Sequence To Sequence Models

25 Sep 2022

Sequence to Sequence Learning with Neural Networks

Ilya Sutskever, Oriol Vinyals, Quoc V. Le Neural Information Processing Systems (NIPS 2014)

Summary:

By the time when the paper was published, the DNN limits its application with fixed-length encoding vectors tasks, however, this work proposed an approach to handle sequence to sequence tasks whose lengths are not known a-priori. The method achieves such result by using two different multi-layer LSTMs as encoder and decoder. The encoder LSTM part will take the source language sentence as input and tries to learn a single hidden state to semantically best represent the meaning of the input sentence. The decoder network will take the last hidden state of the encoder and the previous timestep output as the input to predict the translation sentence in the target language. Notice that, the paper also firstly reported an important performance improvement trick as reverse the input words of the input sentence. This is reasonable since it could help the LSTM easier predict the first several words correctly which is crucial for beam search algorithm.

Strength:

The paper claims three important improvements for overperforming the previous methods.

First is using separated LSTMs for encoder and decoder rather than a straight end to end design. This indirect idea makes it possible to train multiple language pairs simultaneously since the tasks for encoder is decoupling from the decoder part.

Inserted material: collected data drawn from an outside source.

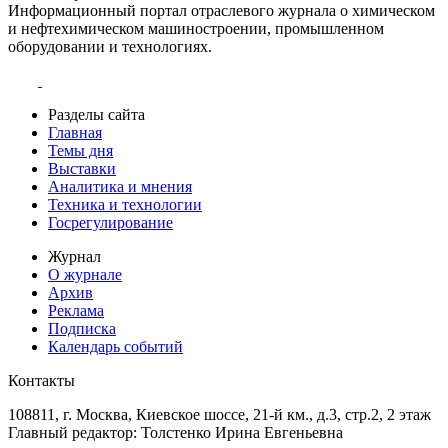
Информационный портал отраслевого журнала о химическом
и нефтехимическом машиностроении, промышленном
оборудовании и технологиях.
Разделы сайта
Главная
Темы дня
Выставки
Аналитика и мнения
Техника и технологии
Госрегулирование
Журнал
О журнале
Архив
Реклама
Подписка
Календарь событий
Контакты
108811, г. Москва, Киевское шоссе, 21-й км., д.3, стр.2, 2 этаж
Главный редактор: Толстенко Ирина Евгеньевна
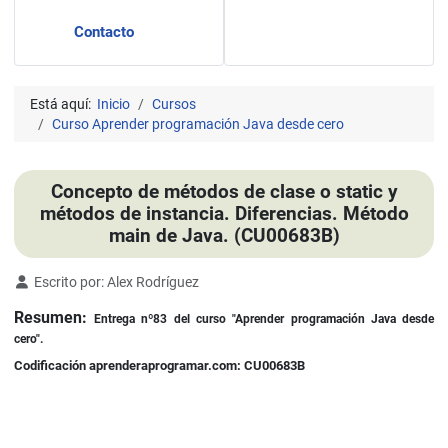
Contacto
Está aquí:
Inicio
Cursos
Curso Aprender programación Java desde cero
Concepto de métodos de clase o static y
métodos de instancia. Diferencias. Método
main de Java. (CU00683B)
Detalles
Escrito por:
Alex Rodríguez
Resumen:
Entrega nº83 del curso "Aprender programación Java desde
cero".
Codificación aprenderaprogramar.com: CU00683B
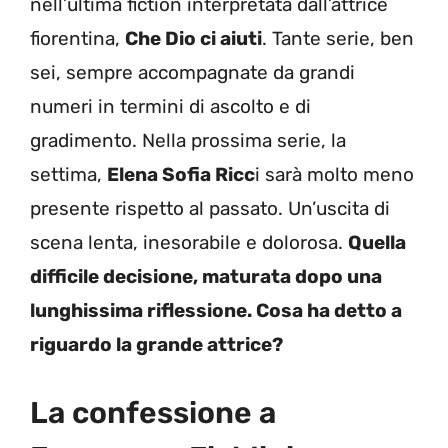
nell’ultima fiction interpretata dall’attrice
fiorentina,
Che Dio ci aiuti
. Tante serie, ben
sei, sempre accompagnate da grandi
numeri in termini di ascolto e di
gradimento. Nella prossima serie, la
settima,
Elena Sofia Ricc
i sarà molto meno
presente rispetto al passato. Un’uscita di
scena lenta, inesorabile e dolorosa.
Quella
difficile decisione, maturata dopo una
lunghissima riflessione. Cosa ha detto a
riguardo la grande attrice?
La confessione a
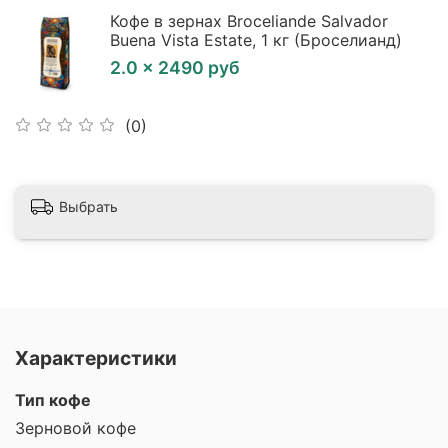
Кофе в зернах Broceliande Salvador
Buena Vista Estate, 1 кг (Броселианд)
2.0 × 2490 руб
(0)
Выбрать
Характеристики
Тип кофе
Зерновой кофе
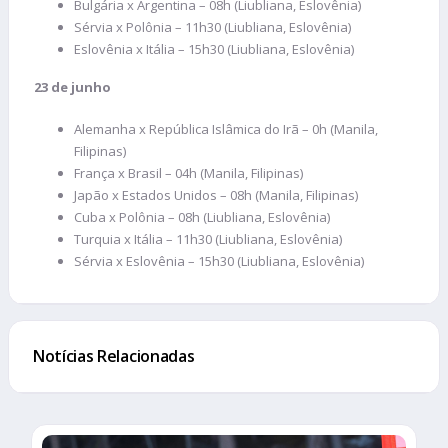
Bulgária x Argentina – 08h (Liubliana, Eslovênia)
Sérvia x Polônia – 11h30 (Liubliana, Eslovênia)
Eslovênia x Itália – 15h30 (Liubliana, Eslovênia)
23 de junho
Alemanha x República Islâmica do Irã – 0h (Manila,
Filipinas)
França x Brasil – 04h (Manila, Filipinas)
Japão x Estados Unidos – 08h (Manila, Filipinas)
Cuba x Polônia – 08h (Liubliana, Eslovênia)
Turquia x Itália – 11h30 (Liubliana, Eslovênia)
Sérvia x Eslovênia – 15h30 (Liubliana, Eslovênia)
Notícias Relacionadas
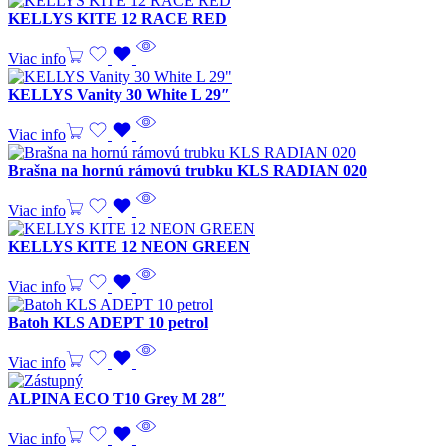
KELLYS KITE 12 RACE RED
Viac info
KELLYS Vanity 30 White L 29″
Viac info
Brašna na hornú rámovú trubku KLS RADIAN 020
Viac info
KELLYS KITE 12 NEON GREEN
Viac info
Batoh KLS ADEPT 10 petrol
Viac info
ALPINA ECO T10 Grey M 28″
Viac info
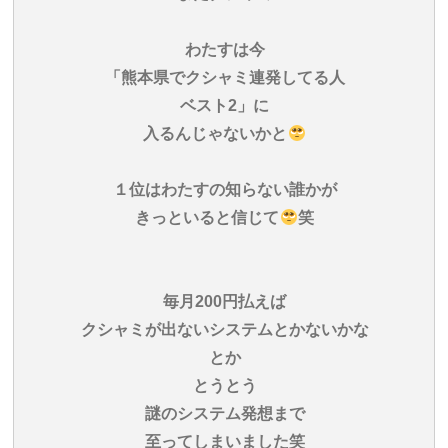
わたすは今
「熊本県でクシャミ連発してる人
ベスト2」に
入るんじゃないかと
１位はわたすの知らない誰かが
きっといると信じて
笑
毎月200円払えば
クシャミが出ないシステムとかないかな
とか
とうとう
謎のシステム発想まで
至ってしまいました笑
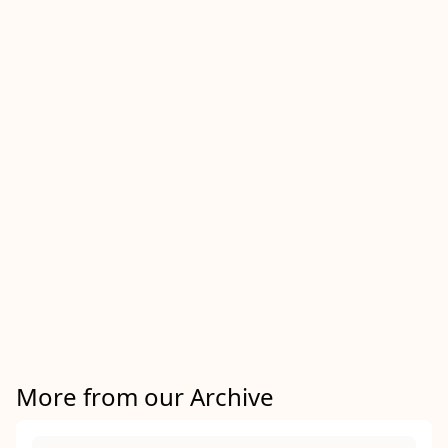
More from our Archive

Second it stacks multiple LSTM layers rather than one by having multiple hidden states for a single timestep. The increase of the parameter numbers help the NN to have better fitting power.

Third, it found out reversing of the input word sequence but keep the output sentence words order could lessen the LSTM burden to hold the long term meaning by minimizing the timestep between the front words of the source sentence and the front words of the target sentence. In the beam search setting, the correctness of the first several words is more important. This also becomes a good support for predicting the long sentences since LSTM usually suffers from limited memory issue.

Critiques:

The reverse of the source sentence does help the LSTM to predict correct the first several words but also put more difficulty for the model to predict the latter words correctly since the ‘time leg’ becomes longer than the normal-order approach. Even though this is good for beam search algorithm but this might not always hold for more advanced sequence generation algorithms and it is counterintuitive to our human learning paradigm, which is supposed to be relatively optimal.

The usage of the last hidden state is not optimal since the intermediate hidden states do contain more word-related information than the last one which is useful for predicting the corresponding translation words in target language later. This actually fosters the later development of attention mechanism.

The paper doesn’t touch much on the hyperparameter selection even though it has good scalability for adding more LSTM layers by adding more GPUs for parallelization. There is no guarantee the number 4 is the optimal selection for the LSTM layer number. In some ways, the model could figure itself how many layers is appropriate for a specific task by adding residual connection.